池田氏は改ざんの作業をほとんど赤木氏に押しつけたとみられる。赤木氏は抵抗したが、近畿財務局長はゴーサインを出した。「手記」に、ありありとその様子がうかがえる。

◇楠管財部長に報告し、当初は応じるなとの指示でしたが、本省理財局中村総務課長をはじめ田村国有財産審理室長などから楠部長に直接電話があり、美並近畿財務局長に報告…美並局長は、本件に関して全責任を負うとの発言があったと楠部長から聞きました。
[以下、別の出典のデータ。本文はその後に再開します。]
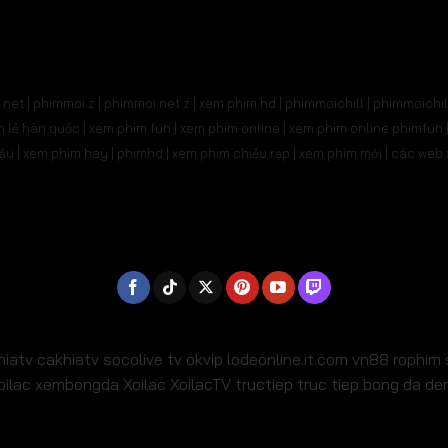
91
Tập 692
Tập 693
Tập 694
Tập 695
Tậ
705
Tập 706
Tập 707
Tập 708
Tập 709
T
net | phimmoi.z | phimmoi.net z |
xem phim hd | phimmoichill | phimmoichil 
19
Tập 720
Tập 721
Tập 722
Tập 723
Tậ
phim lẻ hàn quốc | xem phim fun | xem phim online | xem phim online phimfun
m lậu | xem phim hay | phimhd | xem phim chiếu rạp | xem phim mới | các we
733
Tập 734
Tập 735
Tập 736
Tập 737
Tậ
47
Tập 748
Tập 749
Tập 750
Tập 751
Tậ
61
Tập 762
Tập 763
Tập 764
Tập 765
Tậ
775
Tập 776
Tập 777
Tập 778
Tập 779
Tậ
789
Tập 790
Tập 791
Tập 792
Tập 793
Tậ
hiatv
cakhiatv
socolive tv
okvip
lodeonline.it.com
vn88
rophim
oilac
xembongda Xoilac
XoilacTV tructiep
truc tiep bong da d
803
Tập 804
Tập 805
Tập 806
Tập 807
Tậ
17
Tập 818
Tập 819
Tập 820
Tập 821
T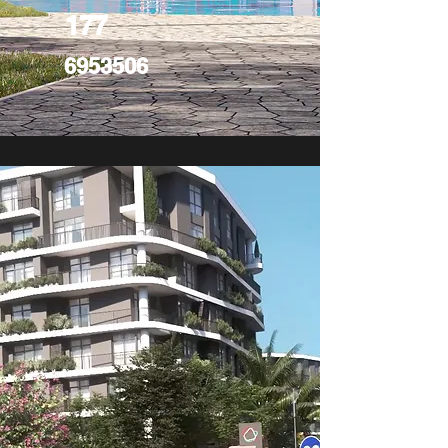
177
6953506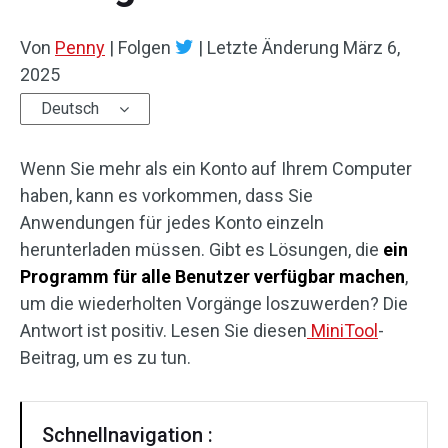
Von
Penny
|
Folgen
|
Letzte Änderung
März 6,
2025
Deutsch
Wenn Sie mehr als ein Konto auf Ihrem Computer
haben, kann es vorkommen, dass Sie
Anwendungen für jedes Konto einzeln
herunterladen müssen. Gibt es Lösungen, die
ein
Programm für alle Benutzer verfügbar machen
,
um die wiederholten Vorgänge loszuwerden? Die
Antwort ist positiv. Lesen Sie diesen
MiniTool
-
Beitrag, um es zu tun.
Schnellnavigation :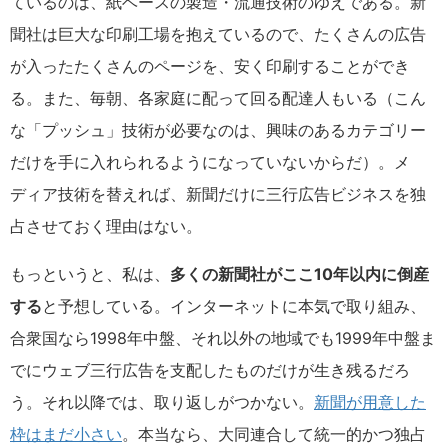
ているのは、紙ベースの製造・流通技術のゆえである。新
聞社は巨大な印刷工場を抱えているので、たくさんの広告
が入ったたくさんのページを、安く印刷することができ
る。また、毎朝、各家庭に配って回る配達人もいる（こん
な「プッシュ」技術が必要なのは、興味のあるカテゴリー
だけを手に入れられるようになっていないからだ）。メ
ディア技術を替えれば、新聞だけに三行広告ビジネスを独
占させておく理由はない。
もっというと、私は、
多くの新聞社がここ10年以内に倒産
する
と予想している。インターネットに本気で取り組み、
合衆国なら1998年中盤、それ以外の地域でも1999年中盤ま
でにウェブ三行広告を支配したものだけが生き残るだろ
う。それ以降では、取り返しがつかない。
新聞が用意した
枠はまだ小さい
。本当なら、大同連合して統一的かつ独占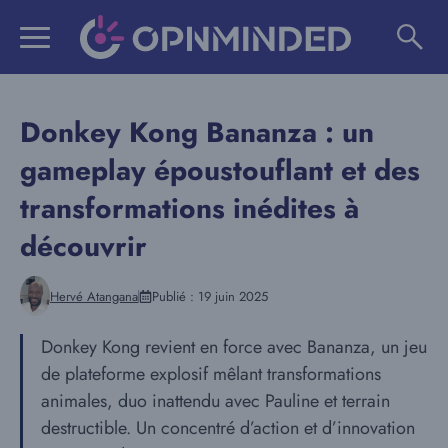
Aller
au
contenu
Donkey Kong Bananza : un
gameplay époustouflant et des
transformations inédites à
découvrir
Hervé Atangana
Publié :
19 juin 2025
Donkey Kong revient en force avec Bananza, un jeu
de plateforme explosif mêlant transformations
animales, duo inattendu avec Pauline et terrain
destructible. Un concentré d’action et d’innovation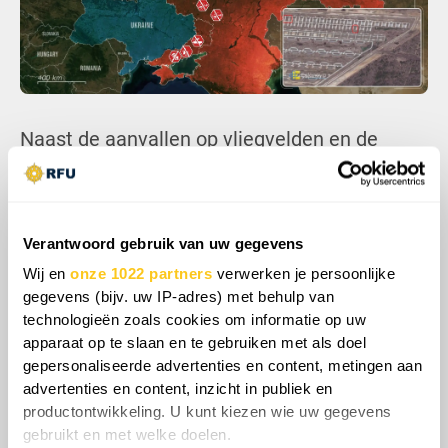
Naast de aanvallen op vliegvelden en de
Russische defensie-industriële basis trof
Oekraïne de locatie van het Russische 42ste
Speciale Gemotoriseerde Regiment in
Verantwoord gebruik van uw gegevens
Sebastopol. De locatie wordt eveneens
gebruikt door de Federale Dienst van de
Wij en
onze 1022 partners
verwerken je persoonlijke
gegevens (bijv. uw IP-adres) met behulp van
Nationale Garde, de Rosgvardija. Dit is
technologieën zoals cookies om informatie op uw
opmerkelijk aangezien Poetin in hoge mate
apparaat op te slaan en te gebruiken met als doel
op hen leunt om zijn machtspositie te
gepersonaliseerde advertenties en content, metingen aan
handhaven, en het onbeschermd achterlaten
advertenties en content, inzicht in publiek en
van hun hoofdkwartier toont aan hoe
productontwikkeling. U kunt kiezen wie uw gegevens
dringend Rusland behoefte heeft aan
gebruikt en met welke doelen.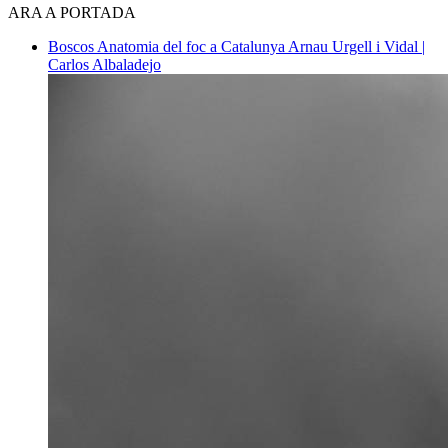
ARA A PORTADA
Boscos
Anatomia del foc a Catalunya
Arnau Urgell i Vidal |
Carlos Albaladejo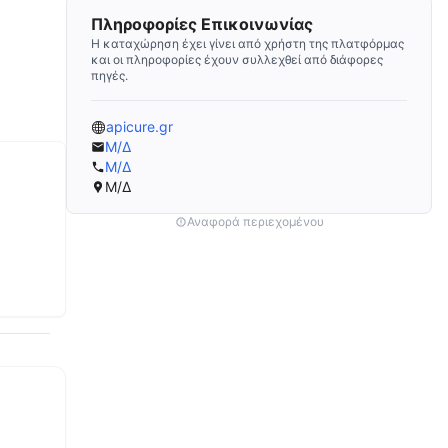
Πληροφορίες Επικοινωνίας
Η καταχώρηση έχει γίνει από χρήστη της πλατφόρμας
και οι πληροφορίες έχουν συλλεχθεί από διάφορες
πηγές.
apicure.gr
Μ/Δ
Μ/Δ
Μ/Δ
Αναφορά περιεχομένου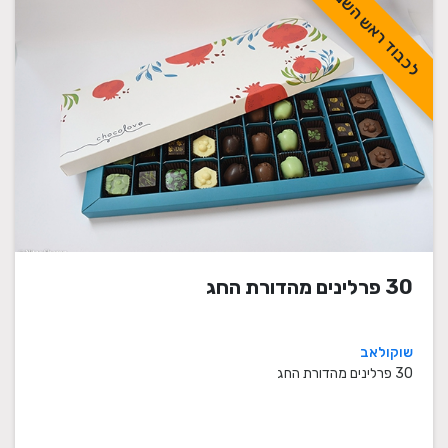
לכבוד ראש השנה
30 פרלינים מהדורת החג
שוקולאב
30 פרלינים מהדורת החג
…本省からの出向組の小西次長は、「元の調書が書き過ぎているんだよ。」と、調書の修正を悪いこととも思わず…杉田補佐の指示に従い…

赤木氏の苦悩を見続けた雅子さんは、率直な思いをありのまま「私は真実が知りたい」に書き綴った。

◇トッちゃんは、自分が罪に問われることを恐れていた。ことあるごとに「大変なことをさせられた」「内閣が吹っ飛ぶようなことを命じられた」「最後は下っ端が責任を取らされる」「ぼくは検察に狙われている」とおびえていたことを、よく覚えてる。

2018年3月2日、朝日新聞が「森友文書 書き換えの疑い」とスクープ記事を掲載。スマホでこの記事を見た雅子さんは「この人のやらされたこと、これだったんや」とすぐわかった、という。

3月7日、赤木俊夫さんは「雅子へ これまで本当にありがとう ゴメンなさい 恐いよ、心身ともに滅いりました」との遺書を残し、自宅で首をつって亡くなった。若い二人の部下には改ざんを手伝わせず、一人で背負いこみ、苦し
みぬいた末の死だった。

雅子さんから見れば、俊夫さん一人を犠牲にして、財務省と近畿財務局は組織を守ることに汲々としてきた。上司たちが次々と弔問に訪れたが、遺書を雅子さんが世間に公開するのを心配したり、メディアを避けるべきというアドバイスをするばかりで、真実は何一つ語られなかった。

なぜ夫は死ななければならなかったのか。雅子さんは、財務省の内部調査ではなく、第三者による客観公正な調査を求めているが、安倍首相や麻生財務大臣に応じる気配は全くない。

だからこそ、政官の巨大権力に押しつぶされそうになりながらも、真相解明を求める35万人の賛同者に励まされ、雅子さんは勇気をふりしぼって、大阪地裁に損害賠償請求訴訟を提起したのだ。

冷淡で不誠実な安倍官邸と保身官僚たち。正しくありたいと願う一人の職員が自ら死を選んだというのに、素知らぬ顔でウソをつき、文書を改ざんしてまで、責任を免れようとする。権力の堕落は目を覆うばかりだ。